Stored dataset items

------

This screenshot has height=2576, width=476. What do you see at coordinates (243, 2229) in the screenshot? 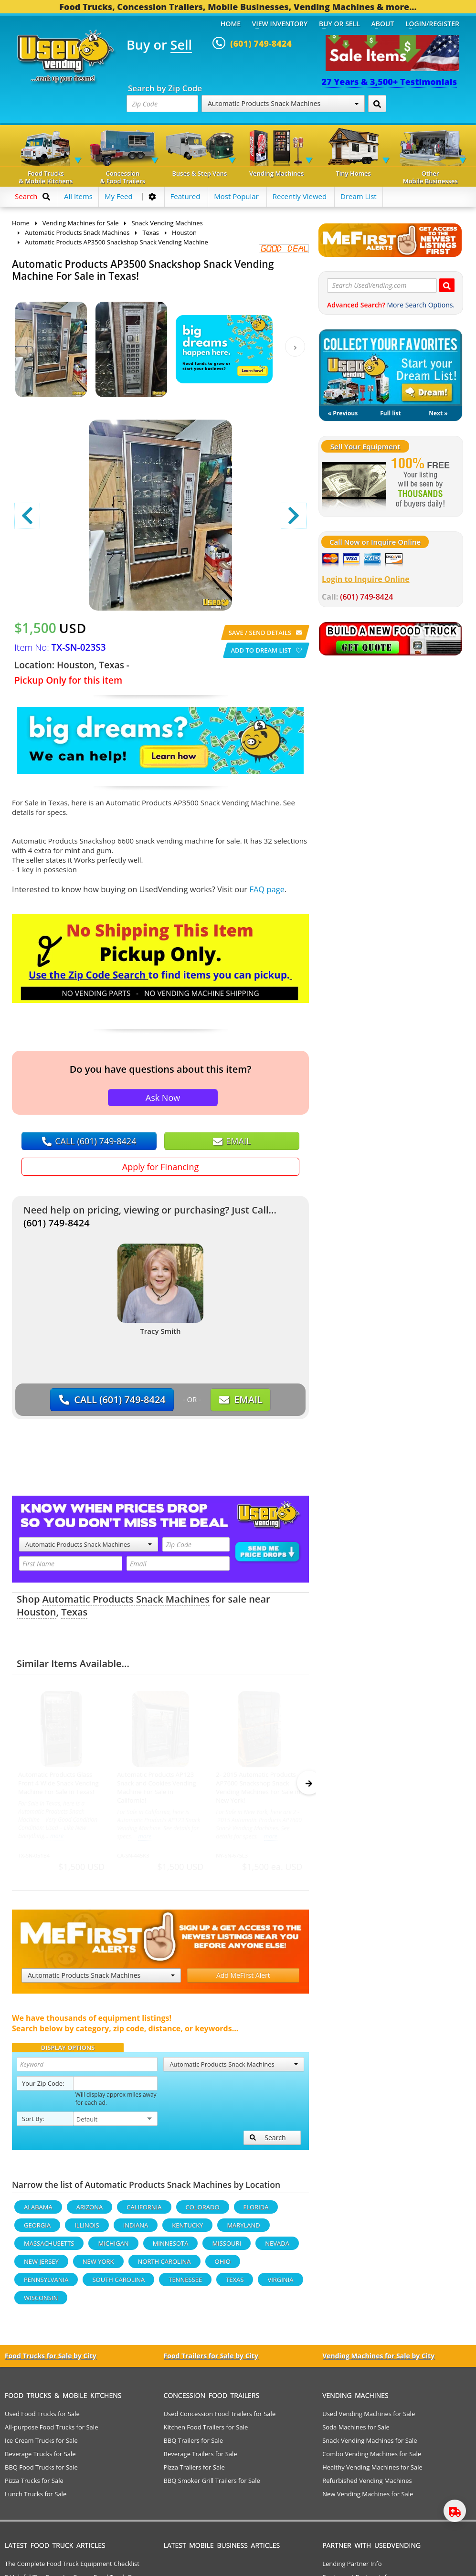
I see `Maryland` at bounding box center [243, 2229].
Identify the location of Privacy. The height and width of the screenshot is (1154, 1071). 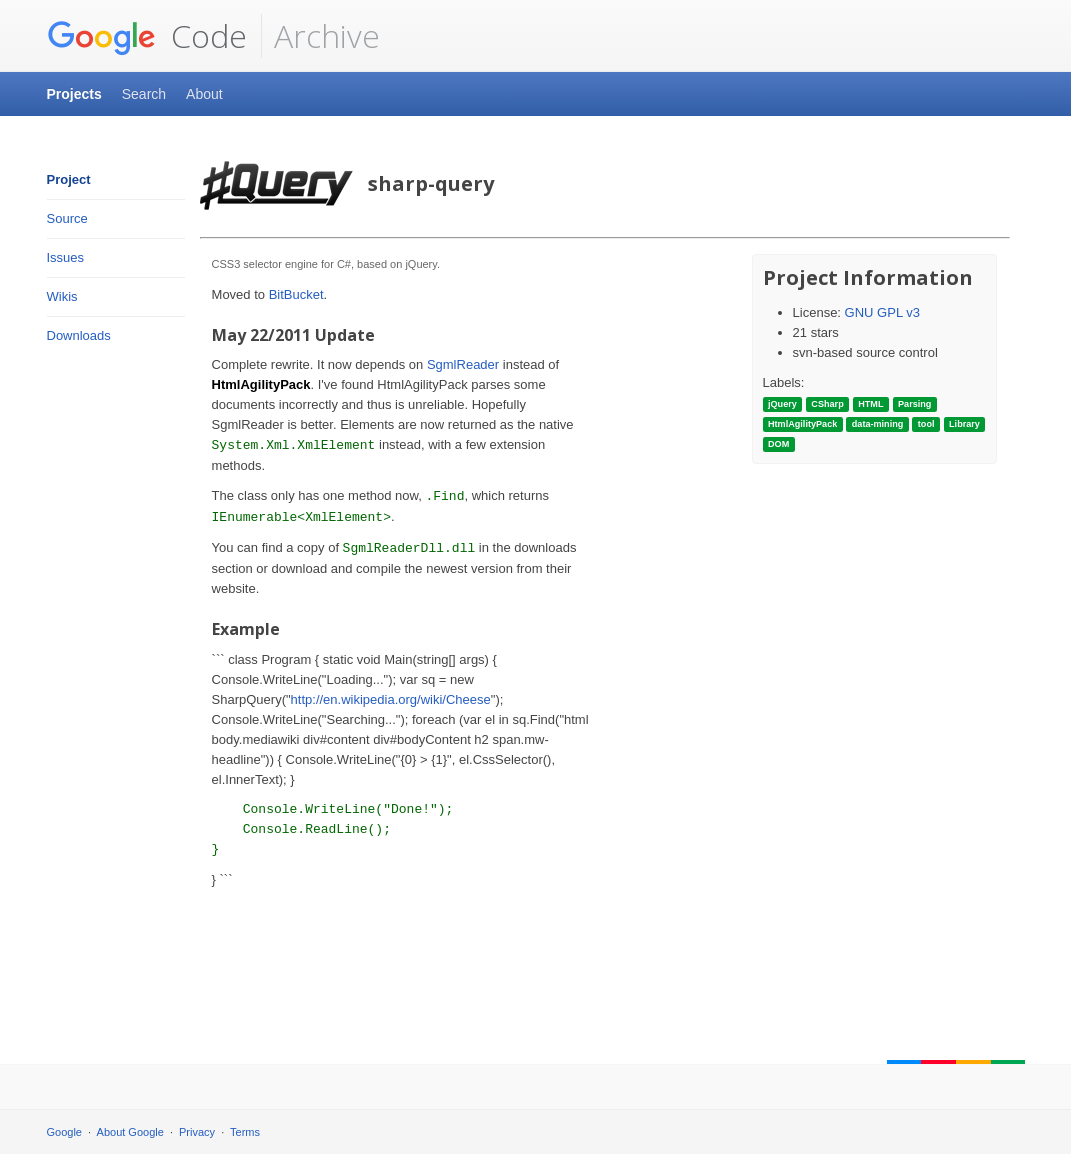
(197, 1132).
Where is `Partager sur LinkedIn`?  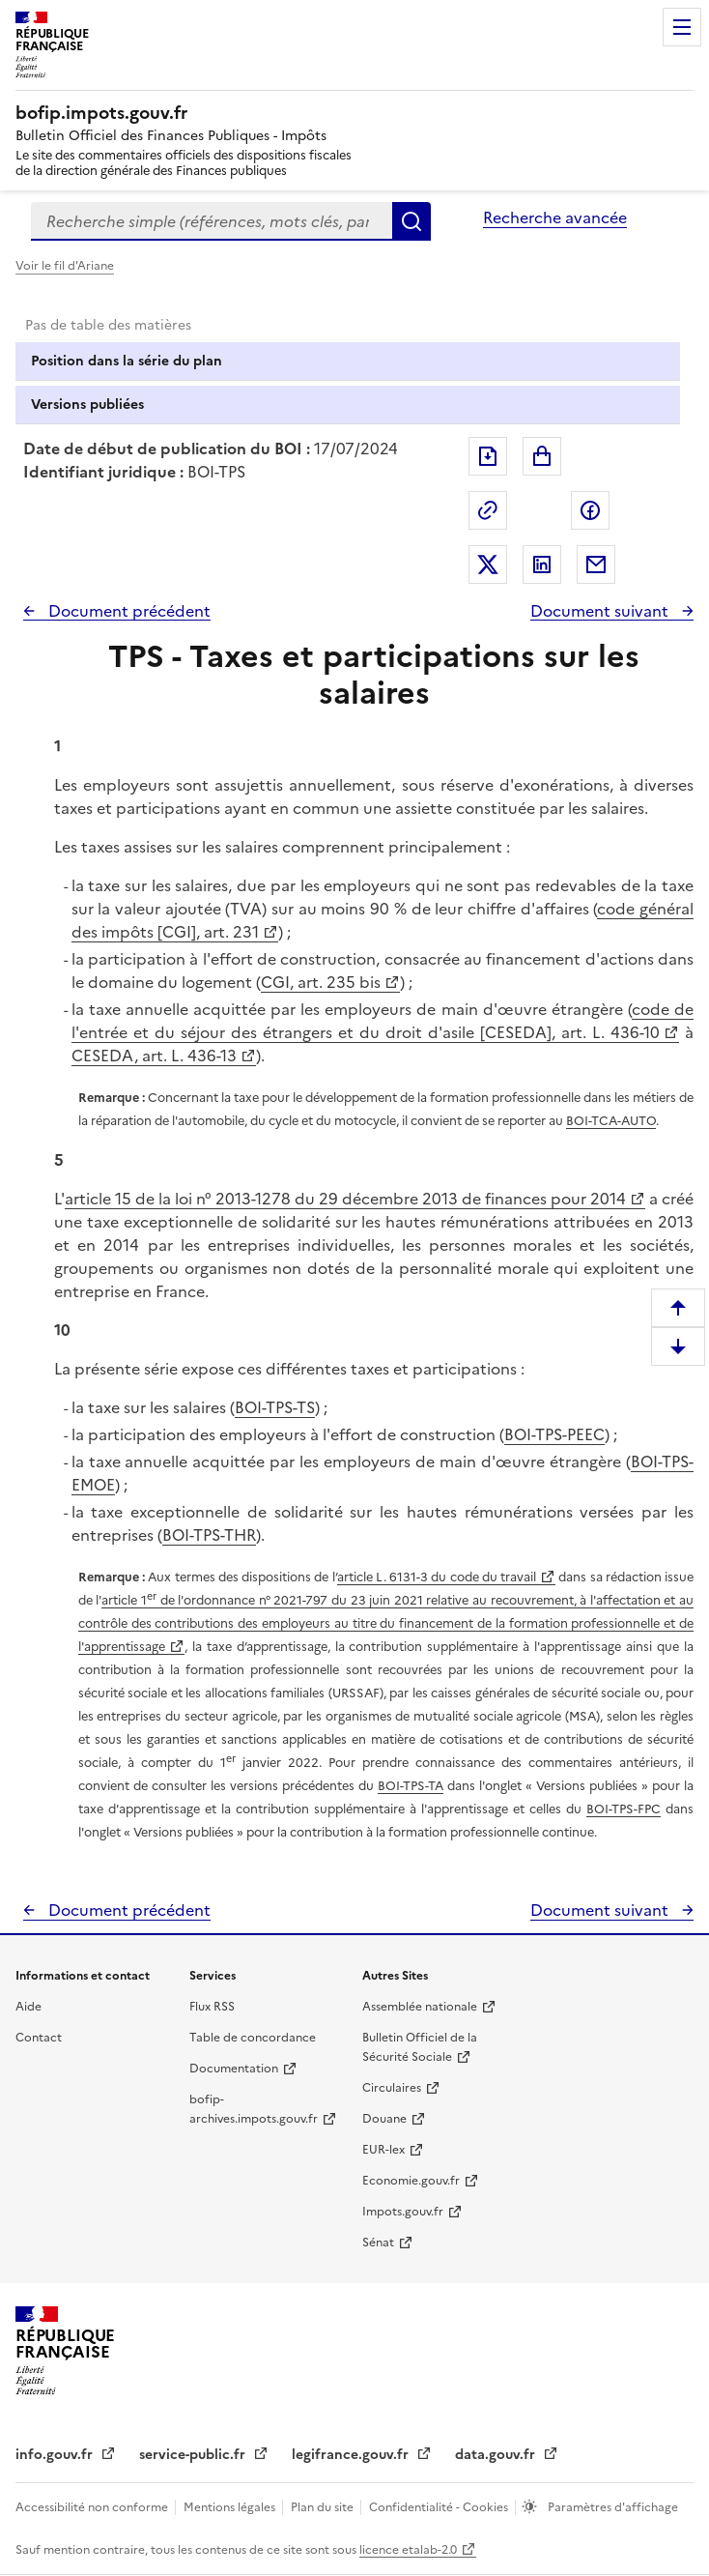
Partager sur LinkedIn is located at coordinates (542, 564).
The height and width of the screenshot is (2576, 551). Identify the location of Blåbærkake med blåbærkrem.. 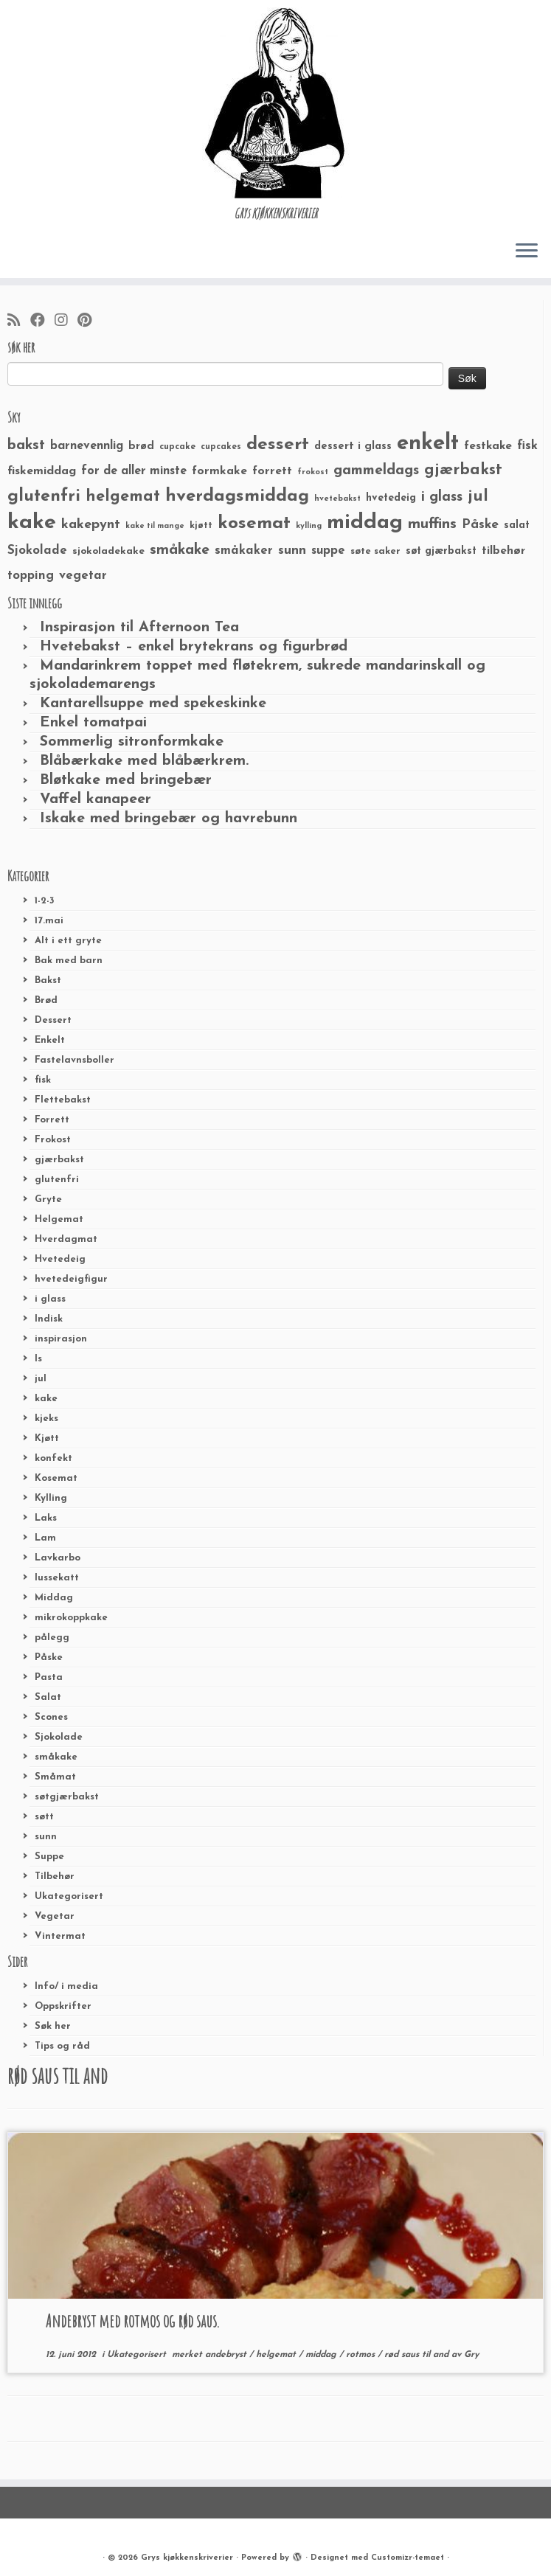
(144, 761).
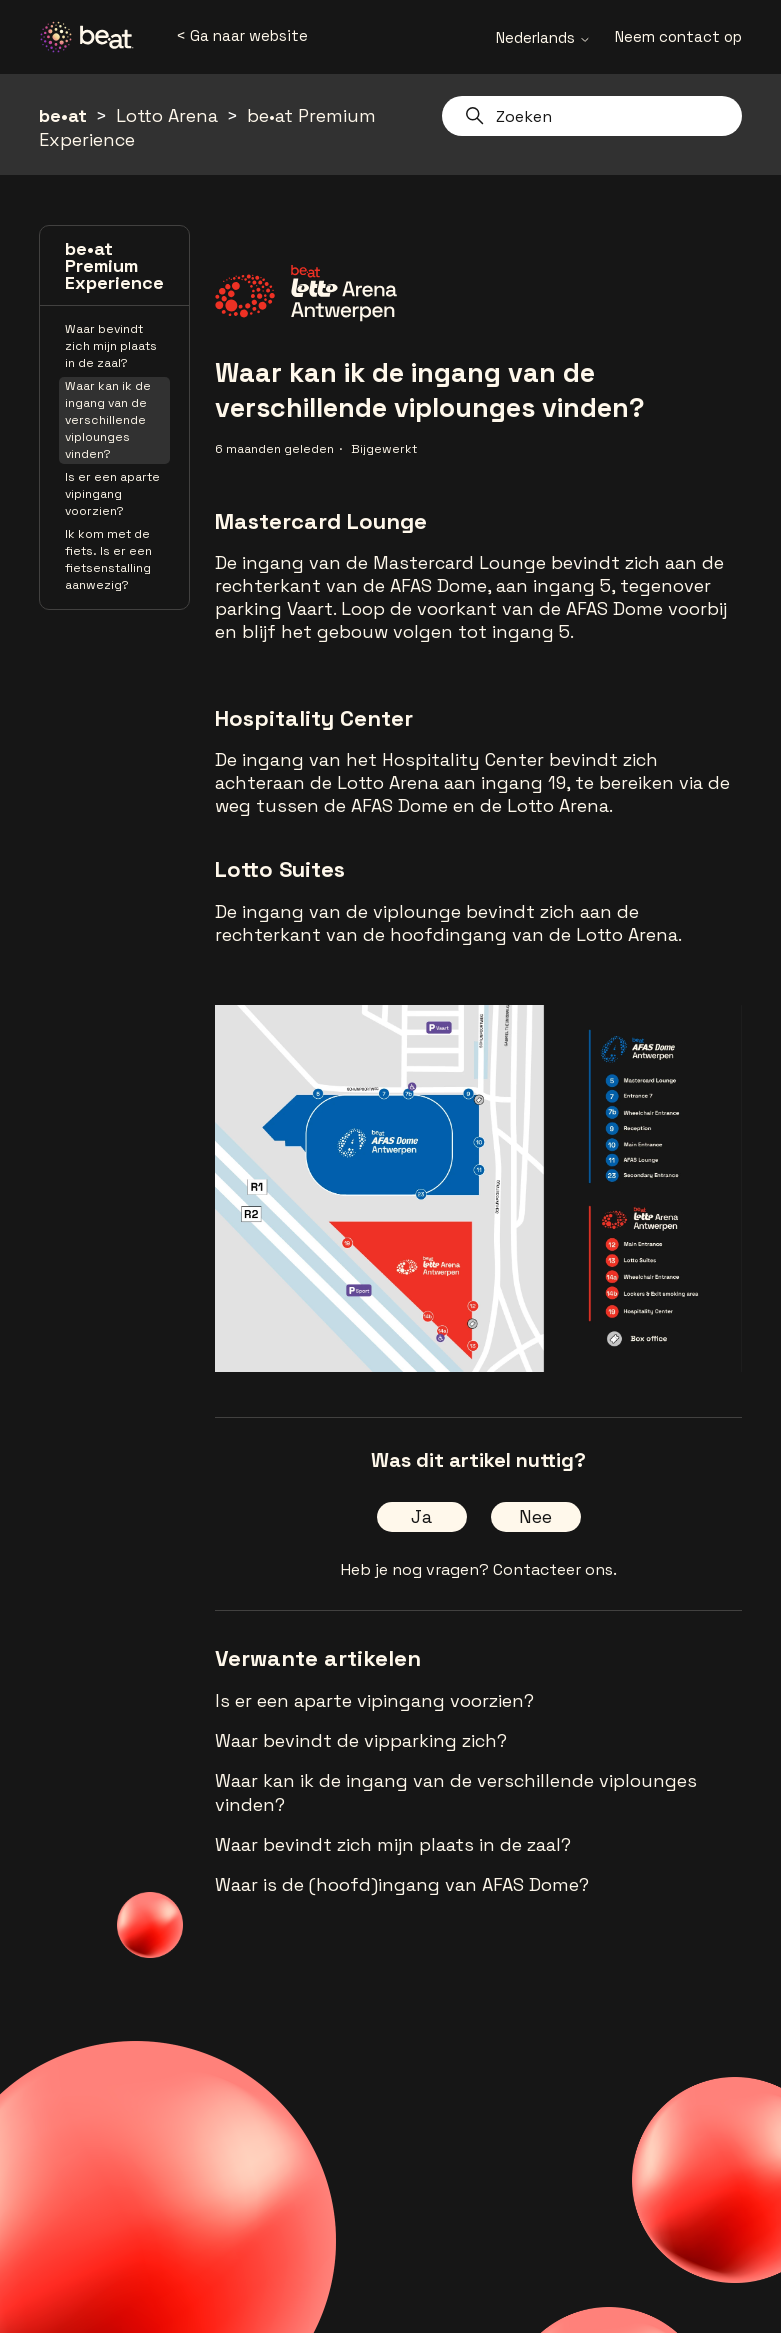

------

Directions »
Copy the records above exactly. Do not carry any picture into the copy.

Result of the exercise »
This screenshot has height=2576, width=476. What do you see at coordinates (243, 2229) in the screenshot? 
I see `Maryland` at bounding box center [243, 2229].
Identify the location of Privacy. The height and width of the screenshot is (1154, 1071). 
(197, 1132).
Where is `Partager sur LinkedIn`?  
Partager sur LinkedIn is located at coordinates (542, 564).
The height and width of the screenshot is (2576, 551). Identify the location of Blåbærkake med blåbærkrem.. 
(144, 761).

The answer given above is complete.